Lo-Ciganic Wei-Hsuan, Donohue Julie M, Hulsey Eric G, Barnes Susan, Li Yuan, Kuza Courtney C, Yang Qingnan, Buchanich Jeanine, Huang James L, Mair Christina, Wilson Debbie L, Gellad Walid F
Department of Pharmaceutical Outcomes & Policy, College of Pharmacy, University of Florida, Gainesville, FL, United States of America.
Center for Drug Evaluation and Safety (CoDES), University of Florida, Gainesville, FL, United States of America.
PLoS One. 2021 Mar 18;16(3):e0248360. doi: 10.1371/journal.pone.0248360. eCollection 2021.
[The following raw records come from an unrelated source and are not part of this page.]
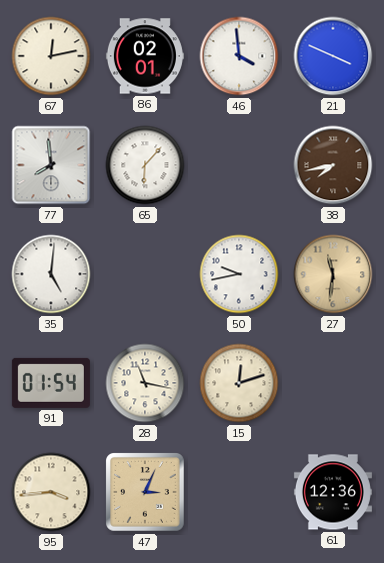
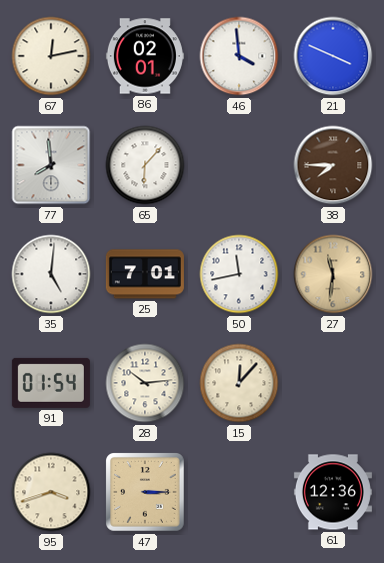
38: 7:43 -> 7:45
25: none -> 7:01
50: 9:43 -> 11:43
28: 11:17 -> 10:14
15: 12:12 -> 12:07
95: 3:44 -> 3:42
47: 3:04 -> 3:15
Health system data incompletely capture the social risk factors for drug overdose. This study aimed to improve the accuracy of a machine-learning algorithm to predict opioid overdose risk by integrating human services and criminal justice data with health claims data to capture the social determinants of overdose risk. This prognostic study included Medicaid beneficiaries (n = 237,259) in Allegheny County, Pennsylvania enrolled between 2015 and 2018, randomly divided into training, testing, and validation samples. We measured 290 potential predictors (239 derived from Medicaid claims data) in 30-day periods, beginning with the first observed Medicaid enrollment date during the study period. Using a gradient boosting machine, we predicted a composite outcome (i.e., fatal or nonfatal opioid overdose constructed using medical examiner and claims data) in the subsequent month. We compared prediction performance between a Medicaid claims only model to one integrating human services and criminal justice data with Medicaid claims (i.e., integrated model) using several metrics (e.g., C-statistic, number needed to evaluate [NNE] to identify one overdose). Beneficiaries were stratified into risk-score decile subgroups. The samples (training = 79,087, testing = 79,086, validation = 79,086) had similar characteristics (age = 38±18 years, female = 56%, white = 48%, having at least one overdose = 1.7% during study period). Using the validation sample, the integrated model slightly improved on the Medicaid claims only model (C-statistic = 0.885; 95%CI = 0.877-0.892 vs. C-statistic = 0.871; 95%CI = 0.863-0.878), with small corresponding improvements in the NNE and positive predictive value. Nine of the top 30 most important predictors in the integrated model were human services and criminal justice variables. Using the integrated model, approximately 70% of individuals with overdoses were members of the top risk decile (overdose rates in the subsequent month = 47/10,000 beneficiaries). Few individuals in the bottom 9 deciles had overdose episodes (0-12/10,000). Machine-learning algorithms integrating claims and social service and criminal justice data modestly improved opioid overdose prediction among Medicaid beneficiaries for a large U.S. county heavily affected by the opioid crisis.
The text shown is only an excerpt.